> [RECORDS SUPPLIED]
————

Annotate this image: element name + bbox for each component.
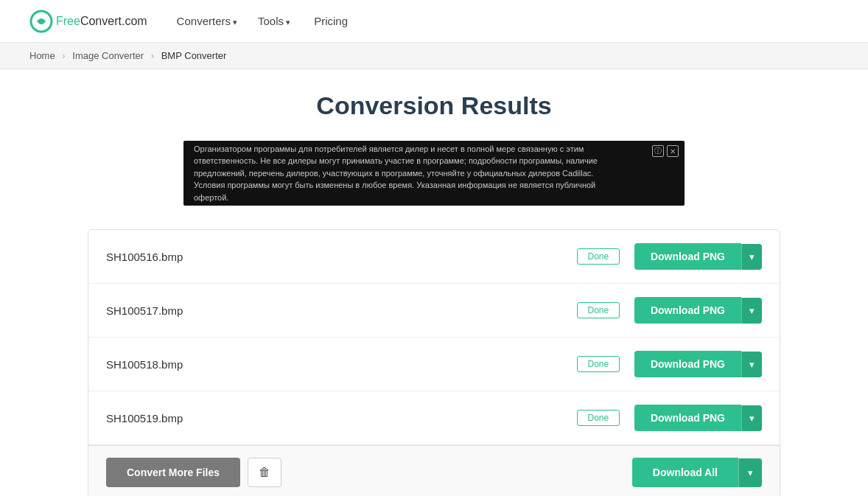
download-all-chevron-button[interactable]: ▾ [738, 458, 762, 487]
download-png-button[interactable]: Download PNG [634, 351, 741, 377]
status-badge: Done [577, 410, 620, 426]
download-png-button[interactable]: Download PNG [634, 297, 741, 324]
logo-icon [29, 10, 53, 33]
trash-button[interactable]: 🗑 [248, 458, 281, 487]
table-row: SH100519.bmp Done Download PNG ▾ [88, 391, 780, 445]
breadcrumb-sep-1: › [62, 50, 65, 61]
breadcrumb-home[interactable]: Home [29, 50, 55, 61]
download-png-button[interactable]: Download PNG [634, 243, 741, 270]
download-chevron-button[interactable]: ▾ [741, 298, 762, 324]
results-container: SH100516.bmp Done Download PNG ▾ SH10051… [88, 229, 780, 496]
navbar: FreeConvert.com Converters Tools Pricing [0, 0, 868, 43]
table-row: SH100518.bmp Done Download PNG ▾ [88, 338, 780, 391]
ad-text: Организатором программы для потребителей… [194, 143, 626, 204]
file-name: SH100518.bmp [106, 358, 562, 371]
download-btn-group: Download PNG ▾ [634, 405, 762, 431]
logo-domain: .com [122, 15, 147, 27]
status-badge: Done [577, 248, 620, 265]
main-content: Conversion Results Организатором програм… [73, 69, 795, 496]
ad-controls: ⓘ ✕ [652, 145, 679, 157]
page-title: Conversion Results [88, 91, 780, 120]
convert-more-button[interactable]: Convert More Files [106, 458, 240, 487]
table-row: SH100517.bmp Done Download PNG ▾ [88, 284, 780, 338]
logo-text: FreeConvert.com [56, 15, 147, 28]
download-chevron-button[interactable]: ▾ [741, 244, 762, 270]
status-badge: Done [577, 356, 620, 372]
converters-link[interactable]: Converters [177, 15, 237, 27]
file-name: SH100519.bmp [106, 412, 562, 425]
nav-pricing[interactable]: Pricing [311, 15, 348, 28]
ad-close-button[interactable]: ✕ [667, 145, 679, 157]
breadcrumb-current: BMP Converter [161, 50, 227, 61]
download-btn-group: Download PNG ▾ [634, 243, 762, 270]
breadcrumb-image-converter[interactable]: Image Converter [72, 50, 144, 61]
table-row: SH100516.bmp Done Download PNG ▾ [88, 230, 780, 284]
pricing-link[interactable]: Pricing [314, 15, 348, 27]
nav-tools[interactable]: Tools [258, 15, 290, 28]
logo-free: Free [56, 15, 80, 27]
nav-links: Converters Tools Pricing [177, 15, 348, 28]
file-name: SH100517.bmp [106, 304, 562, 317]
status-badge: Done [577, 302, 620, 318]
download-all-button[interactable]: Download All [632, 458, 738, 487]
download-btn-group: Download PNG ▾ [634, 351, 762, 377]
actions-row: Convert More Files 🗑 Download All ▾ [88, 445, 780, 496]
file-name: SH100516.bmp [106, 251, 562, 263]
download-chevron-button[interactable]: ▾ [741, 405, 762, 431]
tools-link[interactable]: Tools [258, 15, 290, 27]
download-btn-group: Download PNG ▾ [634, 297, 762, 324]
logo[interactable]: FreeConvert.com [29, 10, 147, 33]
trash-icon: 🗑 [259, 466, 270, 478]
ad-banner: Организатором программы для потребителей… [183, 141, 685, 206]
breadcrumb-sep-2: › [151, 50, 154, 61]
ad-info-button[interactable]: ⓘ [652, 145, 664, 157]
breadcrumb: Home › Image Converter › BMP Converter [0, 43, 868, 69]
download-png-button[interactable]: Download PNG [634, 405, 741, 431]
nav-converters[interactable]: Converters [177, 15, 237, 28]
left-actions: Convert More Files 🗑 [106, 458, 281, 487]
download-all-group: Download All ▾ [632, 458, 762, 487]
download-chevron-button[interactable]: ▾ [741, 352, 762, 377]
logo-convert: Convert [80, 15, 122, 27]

————

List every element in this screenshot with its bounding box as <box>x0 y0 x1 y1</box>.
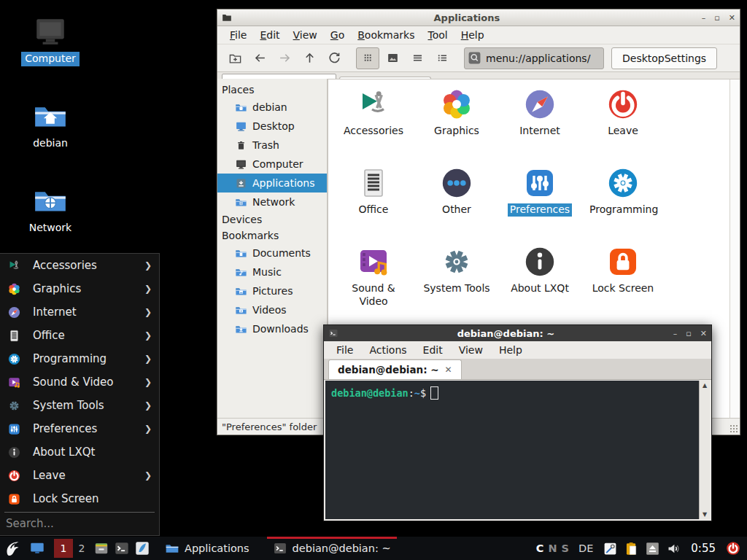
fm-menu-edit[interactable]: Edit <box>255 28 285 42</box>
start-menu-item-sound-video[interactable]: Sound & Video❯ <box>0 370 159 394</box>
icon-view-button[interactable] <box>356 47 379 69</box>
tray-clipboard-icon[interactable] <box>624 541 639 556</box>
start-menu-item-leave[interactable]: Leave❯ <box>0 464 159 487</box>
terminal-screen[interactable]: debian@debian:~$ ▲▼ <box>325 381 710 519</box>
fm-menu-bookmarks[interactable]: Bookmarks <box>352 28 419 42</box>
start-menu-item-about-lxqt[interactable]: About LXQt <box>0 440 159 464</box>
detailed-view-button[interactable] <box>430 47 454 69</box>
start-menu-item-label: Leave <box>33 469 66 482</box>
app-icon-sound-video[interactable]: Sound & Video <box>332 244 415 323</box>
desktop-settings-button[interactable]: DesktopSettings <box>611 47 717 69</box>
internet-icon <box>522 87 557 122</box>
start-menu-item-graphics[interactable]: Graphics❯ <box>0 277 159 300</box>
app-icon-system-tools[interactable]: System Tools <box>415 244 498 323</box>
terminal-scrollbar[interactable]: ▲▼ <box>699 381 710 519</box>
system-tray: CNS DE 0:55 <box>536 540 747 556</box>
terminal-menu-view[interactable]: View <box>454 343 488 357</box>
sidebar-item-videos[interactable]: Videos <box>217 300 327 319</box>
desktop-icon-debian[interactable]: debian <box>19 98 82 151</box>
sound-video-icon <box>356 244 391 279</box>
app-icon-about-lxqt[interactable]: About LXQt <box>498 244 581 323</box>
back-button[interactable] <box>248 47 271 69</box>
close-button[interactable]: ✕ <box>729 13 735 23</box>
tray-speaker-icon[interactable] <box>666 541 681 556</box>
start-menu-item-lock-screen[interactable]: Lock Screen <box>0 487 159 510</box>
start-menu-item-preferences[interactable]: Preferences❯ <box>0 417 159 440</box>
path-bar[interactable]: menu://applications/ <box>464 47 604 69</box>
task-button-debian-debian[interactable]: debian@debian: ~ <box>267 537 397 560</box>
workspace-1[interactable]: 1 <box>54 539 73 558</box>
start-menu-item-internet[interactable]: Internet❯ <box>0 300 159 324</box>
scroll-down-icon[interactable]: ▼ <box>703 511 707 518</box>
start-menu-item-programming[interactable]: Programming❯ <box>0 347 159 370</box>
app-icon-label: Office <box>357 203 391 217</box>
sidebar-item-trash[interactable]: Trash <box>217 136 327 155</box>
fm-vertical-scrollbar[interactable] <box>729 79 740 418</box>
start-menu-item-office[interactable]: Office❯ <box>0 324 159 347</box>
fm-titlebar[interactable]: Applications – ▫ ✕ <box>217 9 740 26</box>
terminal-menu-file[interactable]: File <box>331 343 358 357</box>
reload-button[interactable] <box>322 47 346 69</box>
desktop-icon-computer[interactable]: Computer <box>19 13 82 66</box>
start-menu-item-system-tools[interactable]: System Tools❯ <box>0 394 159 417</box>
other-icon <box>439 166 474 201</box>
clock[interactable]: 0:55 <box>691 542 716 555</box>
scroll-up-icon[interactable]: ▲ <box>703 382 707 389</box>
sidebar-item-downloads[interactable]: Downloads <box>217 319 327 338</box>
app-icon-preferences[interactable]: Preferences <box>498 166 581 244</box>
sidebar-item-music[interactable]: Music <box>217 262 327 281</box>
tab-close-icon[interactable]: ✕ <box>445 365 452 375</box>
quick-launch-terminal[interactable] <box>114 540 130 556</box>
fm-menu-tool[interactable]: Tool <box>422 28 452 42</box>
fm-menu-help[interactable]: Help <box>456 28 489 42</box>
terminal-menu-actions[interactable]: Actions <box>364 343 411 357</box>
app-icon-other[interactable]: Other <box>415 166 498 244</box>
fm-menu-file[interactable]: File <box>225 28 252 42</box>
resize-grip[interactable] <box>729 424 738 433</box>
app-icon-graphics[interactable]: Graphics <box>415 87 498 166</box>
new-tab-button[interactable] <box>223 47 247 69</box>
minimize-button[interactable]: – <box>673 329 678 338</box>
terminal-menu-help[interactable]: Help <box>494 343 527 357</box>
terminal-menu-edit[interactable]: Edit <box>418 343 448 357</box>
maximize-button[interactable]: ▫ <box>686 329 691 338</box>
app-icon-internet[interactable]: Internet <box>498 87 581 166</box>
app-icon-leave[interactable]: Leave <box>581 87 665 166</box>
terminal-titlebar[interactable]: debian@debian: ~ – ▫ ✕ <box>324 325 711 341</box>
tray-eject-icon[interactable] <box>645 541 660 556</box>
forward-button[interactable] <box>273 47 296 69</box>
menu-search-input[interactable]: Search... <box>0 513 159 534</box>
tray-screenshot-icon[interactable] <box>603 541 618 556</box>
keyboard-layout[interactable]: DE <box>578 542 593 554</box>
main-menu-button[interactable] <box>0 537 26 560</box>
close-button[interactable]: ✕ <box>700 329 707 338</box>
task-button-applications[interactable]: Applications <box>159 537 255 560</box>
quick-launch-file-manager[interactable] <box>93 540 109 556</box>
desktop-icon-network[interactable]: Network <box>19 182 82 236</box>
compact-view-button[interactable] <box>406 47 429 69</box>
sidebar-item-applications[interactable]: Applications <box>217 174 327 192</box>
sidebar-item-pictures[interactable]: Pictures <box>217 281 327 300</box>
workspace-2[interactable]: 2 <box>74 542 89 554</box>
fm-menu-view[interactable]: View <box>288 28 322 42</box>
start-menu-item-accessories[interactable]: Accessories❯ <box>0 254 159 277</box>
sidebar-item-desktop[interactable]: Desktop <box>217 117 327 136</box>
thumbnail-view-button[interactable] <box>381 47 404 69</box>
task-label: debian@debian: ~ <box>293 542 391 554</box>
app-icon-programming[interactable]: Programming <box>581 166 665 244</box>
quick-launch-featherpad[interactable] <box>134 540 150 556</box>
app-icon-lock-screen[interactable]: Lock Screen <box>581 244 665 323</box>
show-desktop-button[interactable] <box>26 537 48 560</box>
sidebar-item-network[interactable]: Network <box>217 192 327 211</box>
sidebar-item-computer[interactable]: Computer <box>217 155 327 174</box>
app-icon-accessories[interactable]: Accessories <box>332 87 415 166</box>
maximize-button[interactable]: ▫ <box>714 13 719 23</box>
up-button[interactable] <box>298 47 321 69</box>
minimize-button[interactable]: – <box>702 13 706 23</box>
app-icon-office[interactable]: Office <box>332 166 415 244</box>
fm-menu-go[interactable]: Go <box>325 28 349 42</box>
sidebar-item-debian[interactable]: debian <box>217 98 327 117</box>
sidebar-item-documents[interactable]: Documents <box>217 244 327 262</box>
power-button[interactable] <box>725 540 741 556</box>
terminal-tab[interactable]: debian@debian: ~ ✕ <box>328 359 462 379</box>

————

> [DIRECTIONS]
What lines above contain "Edit"? Copy them out.

> [EXERCISE RESULT]
fm-menu-edit[interactable]: Edit <box>255 28 285 42</box>
terminal-menu-edit[interactable]: Edit <box>418 343 448 357</box>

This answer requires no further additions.